A senator speaking on the Senate floor urged colleagues to restore funding for the Department of Homeland Security and defended the Save America Act as a tool to help states verify voter eligibility.
The senator framed the issue as three linked priorities: confirming the president’s DHS nominee, funding the department after a prolonged lapse, and securing regular data-sharing from states into the SAVE (Systematic Alien Verification for Entitlements) database to identify noncitizen registrations. “If you don’t enforce who may call themselves an American,” the senator said, “you can be neither a nation nor a nation of laws.”
Why it matters: The senator said gaps in funding have left many DHS employees unpaid and hindered operations across TSA, FEMA, the Coast Guard, USCIS and CISA. He argued that enabling DHS to access state voter-registration data would let election officials ‘scrub’ rolls to reduce the risk that noncitizens appear on federal-election rolls.
On the nominee: The senator said he cast his vote in favor of confirming Markwayne Mullin as secretary of Homeland Security and described the nominee as energetic and idea-driven. The transcript does not include a full roll-call tally in this excerpt; the senator reported his own affirmative vote.
On the Save America Act: The senator repeatedly cited the bill’s text, saying it would require new registrants to attest to citizenship by sworn affidavit and would not force existing registrants to refile. He said the bill shifts verification duties to state election officials and noted it references Article I, Section 4, Clause 1 of the Constitution and the National Voter Registration Act (NVRA) in its legislative context.
Responding to criticisms that the bill would disenfranchise millions, the senator pointed to a Brennan Center finding that an estimated 21 million Americans are unsure where documents that could prove citizenship are located, and argued that uncertainty does not equal automatic disenfranchisement because the bill allows affidavit attestations and state verification. He stated that objections claiming the law would require widespread new document costs are “false.”

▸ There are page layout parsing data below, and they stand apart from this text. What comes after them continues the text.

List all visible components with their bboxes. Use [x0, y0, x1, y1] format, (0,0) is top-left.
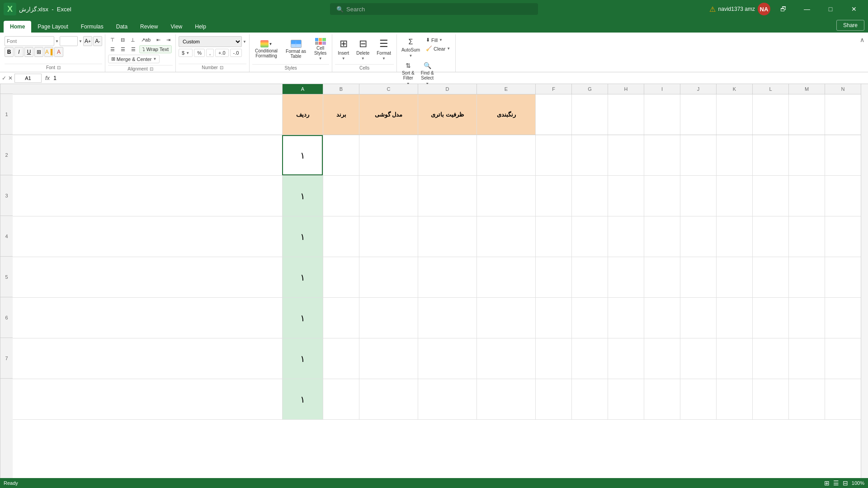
cell-B-1[interactable]: [323, 135, 359, 175]
cell-M-4[interactable]: [788, 257, 825, 297]
cell-G-6[interactable]: [571, 338, 608, 379]
normal-view-button[interactable]: ☰: [833, 479, 839, 487]
number-format-dropdown-icon[interactable]: ▼: [243, 40, 246, 44]
cell-M-7[interactable]: [788, 379, 825, 419]
cell-E-header[interactable]: رنگبندی: [476, 94, 535, 135]
cell-A-6[interactable]: ۱: [282, 338, 323, 379]
col-header-J[interactable]: J: [680, 84, 716, 94]
cell-B-5[interactable]: [323, 298, 359, 338]
check-icon[interactable]: ✓: [2, 75, 6, 81]
find-select-button[interactable]: 🔍 Find & Select ▼: [419, 61, 436, 87]
cell-G-4[interactable]: [571, 257, 608, 297]
share-button[interactable]: Share: [836, 20, 864, 31]
cell-E-6[interactable]: [476, 338, 535, 379]
cell-N-1[interactable]: [825, 135, 861, 175]
cell-K-7[interactable]: [716, 379, 752, 419]
delete-dropdown-icon[interactable]: ▼: [361, 56, 365, 61]
cell-J-2[interactable]: [680, 176, 716, 216]
tab-help[interactable]: Help: [189, 21, 212, 33]
cell-E-2[interactable]: [476, 176, 535, 216]
cell-I-7[interactable]: [644, 379, 680, 419]
col-header-A[interactable]: A: [282, 84, 323, 94]
cell-H-4[interactable]: [608, 257, 644, 297]
cell-L-1[interactable]: [752, 135, 788, 175]
cell-C-6[interactable]: [359, 338, 418, 379]
cell-E-7[interactable]: [476, 379, 535, 419]
align-center-button[interactable]: ☰: [118, 46, 127, 53]
cell-I-3[interactable]: [644, 216, 680, 257]
cell-F-7[interactable]: [535, 379, 571, 419]
cell-B-3[interactable]: [323, 216, 359, 257]
cell-K-1[interactable]: [716, 135, 752, 175]
increase-decimal-button[interactable]: +.0: [215, 49, 229, 57]
font-name-input[interactable]: [5, 36, 54, 46]
bold-button[interactable]: B: [5, 47, 14, 57]
fill-color-button[interactable]: A▐: [44, 47, 53, 57]
cell-K-3[interactable]: [716, 216, 752, 257]
cell-A-2[interactable]: ۱: [282, 176, 323, 216]
maximize-button[interactable]: □: [820, 0, 841, 18]
decrease-font-button[interactable]: A-: [93, 36, 102, 46]
ribbon-collapse-icon[interactable]: ∧: [860, 36, 864, 43]
cell-H-7[interactable]: [608, 379, 644, 419]
orientation-button[interactable]: ↗ab: [139, 36, 153, 44]
font-color-button[interactable]: A: [54, 47, 63, 57]
cell-N-7[interactable]: [825, 379, 861, 419]
minimize-button[interactable]: —: [797, 0, 817, 18]
page-layout-view-button[interactable]: ⊞: [824, 479, 830, 487]
format-dropdown-icon[interactable]: ▼: [382, 56, 386, 61]
cell-A-3[interactable]: ۱: [282, 216, 323, 257]
format-as-table-button[interactable]: Format as Table: [283, 36, 309, 62]
cell-K-6[interactable]: [716, 338, 752, 379]
autosum-dropdown-icon[interactable]: ▼: [409, 54, 413, 58]
insert-dropdown-icon[interactable]: ▼: [342, 56, 345, 61]
alignment-expand-icon[interactable]: ⊡: [150, 66, 153, 71]
cell-L-4[interactable]: [752, 257, 788, 297]
cell-I-1[interactable]: [644, 135, 680, 175]
cell-E-4[interactable]: [476, 257, 535, 297]
insert-button[interactable]: ⊞ Insert ▼: [335, 36, 352, 62]
cell-D-7[interactable]: [418, 379, 476, 419]
cell-M-3[interactable]: [788, 216, 825, 257]
format-button[interactable]: ☰ Format ▼: [374, 36, 394, 62]
align-right-button[interactable]: ☰: [129, 46, 138, 53]
col-header-M[interactable]: M: [788, 84, 825, 94]
sort-filter-button[interactable]: ⇅ Sort & Filter ▼: [400, 61, 417, 87]
cell-I-header[interactable]: [644, 94, 680, 135]
cell-J-4[interactable]: [680, 257, 716, 297]
cell-N-5[interactable]: [825, 298, 861, 338]
clear-button[interactable]: 🧹 Clear ▼: [424, 45, 453, 52]
cell-H-1[interactable]: [608, 135, 644, 175]
cell-D-2[interactable]: [418, 176, 476, 216]
decrease-decimal-button[interactable]: -.0: [230, 49, 242, 57]
col-header-E[interactable]: E: [476, 84, 535, 94]
conditional-formatting-button[interactable]: ▼ Conditional Formatting: [252, 36, 280, 62]
delete-button[interactable]: ⊟ Delete ▼: [354, 36, 372, 62]
cell-L-5[interactable]: [752, 298, 788, 338]
col-header-L[interactable]: L: [752, 84, 788, 94]
cell-E-3[interactable]: [476, 216, 535, 257]
currency-button[interactable]: $ ▼: [179, 49, 193, 57]
number-format-select[interactable]: Custom: [179, 36, 242, 47]
merge-center-button[interactable]: ⊞ Merge & Center ▼: [108, 55, 160, 63]
cell-C-2[interactable]: [359, 176, 418, 216]
cell-A-4[interactable]: ۱: [282, 257, 323, 297]
cell-B-2[interactable]: [323, 176, 359, 216]
cell-K-4[interactable]: [716, 257, 752, 297]
cell-I-4[interactable]: [644, 257, 680, 297]
tab-data[interactable]: Data: [110, 21, 134, 33]
col-header-I[interactable]: I: [644, 84, 680, 94]
cell-H-6[interactable]: [608, 338, 644, 379]
col-header-G[interactable]: G: [571, 84, 608, 94]
cell-M-2[interactable]: [788, 176, 825, 216]
cell-C-header[interactable]: مدل گوشی: [359, 94, 418, 135]
align-left-button[interactable]: ☰: [108, 46, 117, 53]
cell-F-header[interactable]: [535, 94, 571, 135]
autosum-button[interactable]: Σ AutoSum ▼: [400, 36, 422, 60]
col-header-N[interactable]: N: [825, 84, 861, 94]
cell-C-4[interactable]: [359, 257, 418, 297]
cell-K-2[interactable]: [716, 176, 752, 216]
tab-home[interactable]: Home: [4, 21, 31, 33]
cell-C-7[interactable]: [359, 379, 418, 419]
cell-G-3[interactable]: [571, 216, 608, 257]
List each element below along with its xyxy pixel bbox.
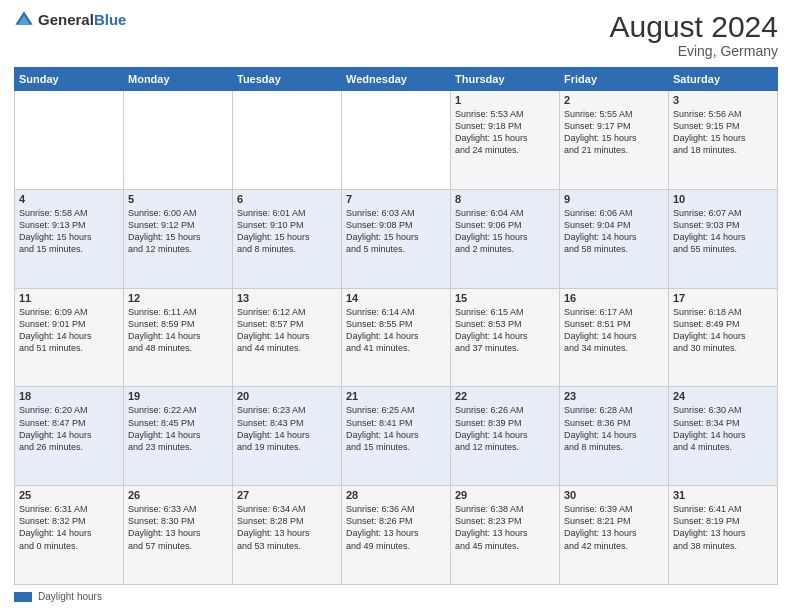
footer-label: Daylight hours xyxy=(38,591,102,602)
calendar-cell: 9Sunrise: 6:06 AM Sunset: 9:04 PM Daylig… xyxy=(560,189,669,288)
day-number: 11 xyxy=(19,292,119,304)
day-number: 26 xyxy=(128,489,228,501)
day-info: Sunrise: 6:17 AM Sunset: 8:51 PM Dayligh… xyxy=(564,306,664,355)
calendar-cell: 1Sunrise: 5:53 AM Sunset: 9:18 PM Daylig… xyxy=(451,91,560,190)
day-number: 12 xyxy=(128,292,228,304)
day-info: Sunrise: 6:07 AM Sunset: 9:03 PM Dayligh… xyxy=(673,207,773,256)
calendar-cell: 28Sunrise: 6:36 AM Sunset: 8:26 PM Dayli… xyxy=(342,486,451,585)
day-number: 3 xyxy=(673,94,773,106)
calendar-cell: 11Sunrise: 6:09 AM Sunset: 9:01 PM Dayli… xyxy=(15,288,124,387)
calendar-cell: 12Sunrise: 6:11 AM Sunset: 8:59 PM Dayli… xyxy=(124,288,233,387)
day-number: 20 xyxy=(237,390,337,402)
logo: GeneralBlue xyxy=(14,10,126,30)
day-info: Sunrise: 5:58 AM Sunset: 9:13 PM Dayligh… xyxy=(19,207,119,256)
calendar-cell: 30Sunrise: 6:39 AM Sunset: 8:21 PM Dayli… xyxy=(560,486,669,585)
day-info: Sunrise: 6:03 AM Sunset: 9:08 PM Dayligh… xyxy=(346,207,446,256)
calendar-cell: 26Sunrise: 6:33 AM Sunset: 8:30 PM Dayli… xyxy=(124,486,233,585)
header: GeneralBlue August 2024 Eving, Germany xyxy=(14,10,778,59)
week-row: 4Sunrise: 5:58 AM Sunset: 9:13 PM Daylig… xyxy=(15,189,778,288)
logo-text: GeneralBlue xyxy=(38,11,126,29)
day-info: Sunrise: 6:28 AM Sunset: 8:36 PM Dayligh… xyxy=(564,404,664,453)
calendar-cell: 5Sunrise: 6:00 AM Sunset: 9:12 PM Daylig… xyxy=(124,189,233,288)
day-info: Sunrise: 6:01 AM Sunset: 9:10 PM Dayligh… xyxy=(237,207,337,256)
calendar-cell: 22Sunrise: 6:26 AM Sunset: 8:39 PM Dayli… xyxy=(451,387,560,486)
week-row: 11Sunrise: 6:09 AM Sunset: 9:01 PM Dayli… xyxy=(15,288,778,387)
day-info: Sunrise: 6:04 AM Sunset: 9:06 PM Dayligh… xyxy=(455,207,555,256)
week-row: 1Sunrise: 5:53 AM Sunset: 9:18 PM Daylig… xyxy=(15,91,778,190)
day-info: Sunrise: 6:36 AM Sunset: 8:26 PM Dayligh… xyxy=(346,503,446,552)
day-header-friday: Friday xyxy=(560,68,669,91)
day-info: Sunrise: 6:12 AM Sunset: 8:57 PM Dayligh… xyxy=(237,306,337,355)
day-number: 4 xyxy=(19,193,119,205)
day-info: Sunrise: 6:34 AM Sunset: 8:28 PM Dayligh… xyxy=(237,503,337,552)
day-number: 30 xyxy=(564,489,664,501)
day-number: 22 xyxy=(455,390,555,402)
day-info: Sunrise: 6:20 AM Sunset: 8:47 PM Dayligh… xyxy=(19,404,119,453)
logo-blue: Blue xyxy=(94,11,127,28)
subtitle: Eving, Germany xyxy=(610,43,778,59)
day-number: 27 xyxy=(237,489,337,501)
day-header-monday: Monday xyxy=(124,68,233,91)
calendar-cell: 15Sunrise: 6:15 AM Sunset: 8:53 PM Dayli… xyxy=(451,288,560,387)
day-number: 14 xyxy=(346,292,446,304)
day-info: Sunrise: 6:25 AM Sunset: 8:41 PM Dayligh… xyxy=(346,404,446,453)
day-info: Sunrise: 6:06 AM Sunset: 9:04 PM Dayligh… xyxy=(564,207,664,256)
day-number: 6 xyxy=(237,193,337,205)
day-number: 24 xyxy=(673,390,773,402)
calendar-cell xyxy=(124,91,233,190)
day-info: Sunrise: 6:39 AM Sunset: 8:21 PM Dayligh… xyxy=(564,503,664,552)
calendar-cell: 17Sunrise: 6:18 AM Sunset: 8:49 PM Dayli… xyxy=(669,288,778,387)
day-number: 16 xyxy=(564,292,664,304)
week-row: 25Sunrise: 6:31 AM Sunset: 8:32 PM Dayli… xyxy=(15,486,778,585)
calendar-cell: 29Sunrise: 6:38 AM Sunset: 8:23 PM Dayli… xyxy=(451,486,560,585)
title-block: August 2024 Eving, Germany xyxy=(610,10,778,59)
calendar-cell: 21Sunrise: 6:25 AM Sunset: 8:41 PM Dayli… xyxy=(342,387,451,486)
calendar-cell: 6Sunrise: 6:01 AM Sunset: 9:10 PM Daylig… xyxy=(233,189,342,288)
calendar-cell: 8Sunrise: 6:04 AM Sunset: 9:06 PM Daylig… xyxy=(451,189,560,288)
day-info: Sunrise: 6:38 AM Sunset: 8:23 PM Dayligh… xyxy=(455,503,555,552)
calendar-cell: 14Sunrise: 6:14 AM Sunset: 8:55 PM Dayli… xyxy=(342,288,451,387)
day-number: 28 xyxy=(346,489,446,501)
day-number: 17 xyxy=(673,292,773,304)
day-number: 21 xyxy=(346,390,446,402)
calendar-cell: 24Sunrise: 6:30 AM Sunset: 8:34 PM Dayli… xyxy=(669,387,778,486)
page: GeneralBlue August 2024 Eving, Germany S… xyxy=(0,0,792,612)
day-number: 19 xyxy=(128,390,228,402)
day-number: 5 xyxy=(128,193,228,205)
day-number: 29 xyxy=(455,489,555,501)
calendar-cell: 19Sunrise: 6:22 AM Sunset: 8:45 PM Dayli… xyxy=(124,387,233,486)
logo-general: General xyxy=(38,11,94,28)
day-info: Sunrise: 6:41 AM Sunset: 8:19 PM Dayligh… xyxy=(673,503,773,552)
day-header-saturday: Saturday xyxy=(669,68,778,91)
day-header-wednesday: Wednesday xyxy=(342,68,451,91)
day-number: 7 xyxy=(346,193,446,205)
week-row: 18Sunrise: 6:20 AM Sunset: 8:47 PM Dayli… xyxy=(15,387,778,486)
day-number: 25 xyxy=(19,489,119,501)
calendar-cell: 18Sunrise: 6:20 AM Sunset: 8:47 PM Dayli… xyxy=(15,387,124,486)
calendar-cell: 20Sunrise: 6:23 AM Sunset: 8:43 PM Dayli… xyxy=(233,387,342,486)
calendar-cell: 4Sunrise: 5:58 AM Sunset: 9:13 PM Daylig… xyxy=(15,189,124,288)
day-info: Sunrise: 6:18 AM Sunset: 8:49 PM Dayligh… xyxy=(673,306,773,355)
day-info: Sunrise: 5:53 AM Sunset: 9:18 PM Dayligh… xyxy=(455,108,555,157)
day-info: Sunrise: 6:31 AM Sunset: 8:32 PM Dayligh… xyxy=(19,503,119,552)
day-number: 23 xyxy=(564,390,664,402)
day-number: 18 xyxy=(19,390,119,402)
logo-icon xyxy=(14,10,34,30)
day-info: Sunrise: 6:09 AM Sunset: 9:01 PM Dayligh… xyxy=(19,306,119,355)
day-info: Sunrise: 6:30 AM Sunset: 8:34 PM Dayligh… xyxy=(673,404,773,453)
calendar-cell: 7Sunrise: 6:03 AM Sunset: 9:08 PM Daylig… xyxy=(342,189,451,288)
daylight-bar-icon xyxy=(14,592,32,602)
calendar-cell: 10Sunrise: 6:07 AM Sunset: 9:03 PM Dayli… xyxy=(669,189,778,288)
day-info: Sunrise: 6:00 AM Sunset: 9:12 PM Dayligh… xyxy=(128,207,228,256)
day-number: 15 xyxy=(455,292,555,304)
day-info: Sunrise: 6:26 AM Sunset: 8:39 PM Dayligh… xyxy=(455,404,555,453)
calendar-cell: 31Sunrise: 6:41 AM Sunset: 8:19 PM Dayli… xyxy=(669,486,778,585)
day-number: 1 xyxy=(455,94,555,106)
day-info: Sunrise: 6:33 AM Sunset: 8:30 PM Dayligh… xyxy=(128,503,228,552)
day-header-tuesday: Tuesday xyxy=(233,68,342,91)
day-info: Sunrise: 6:23 AM Sunset: 8:43 PM Dayligh… xyxy=(237,404,337,453)
day-info: Sunrise: 6:22 AM Sunset: 8:45 PM Dayligh… xyxy=(128,404,228,453)
day-info: Sunrise: 6:15 AM Sunset: 8:53 PM Dayligh… xyxy=(455,306,555,355)
day-number: 8 xyxy=(455,193,555,205)
day-header-sunday: Sunday xyxy=(15,68,124,91)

Claims and numbers cited by the senator: he said the DHS workforce numbers are between roughly 230,000 and 260,000 employees and suggested there are at least thousands (and possibly many more) of noncitizen registrations in some states; he also asserted that more than 30 million noncitizens live in the U.S. and that 10–15 million entered unlawfully between 2021 and 2025. Those figures were presented as the senator’s assertions in the speech and are not independently verified in the transcript.
What happened next: In the remarks the senator urged colleagues to clear the “log jams” by (1) confirming the nominee, (2) funding DHS so its employees are paid and operational capacity restored, and (3) enabling the data-sharing he described to protect federal elections. The senator said he had cast his vote in favor of the nominee and called for continued debate and passage of the legislation.
Context and limits: The senator cited statutory and constitutional provisions (NVRA; Article I, Section 4) and compared the bill’s verification approach to routine employment verification (I‑9) to illustrate how affidavits and document checks can work alongside state records. The speech attributes policy positions and data to the senator and to the cited Brennan Center study; the article does not independently confirm the numeric claims made in the floor remarks.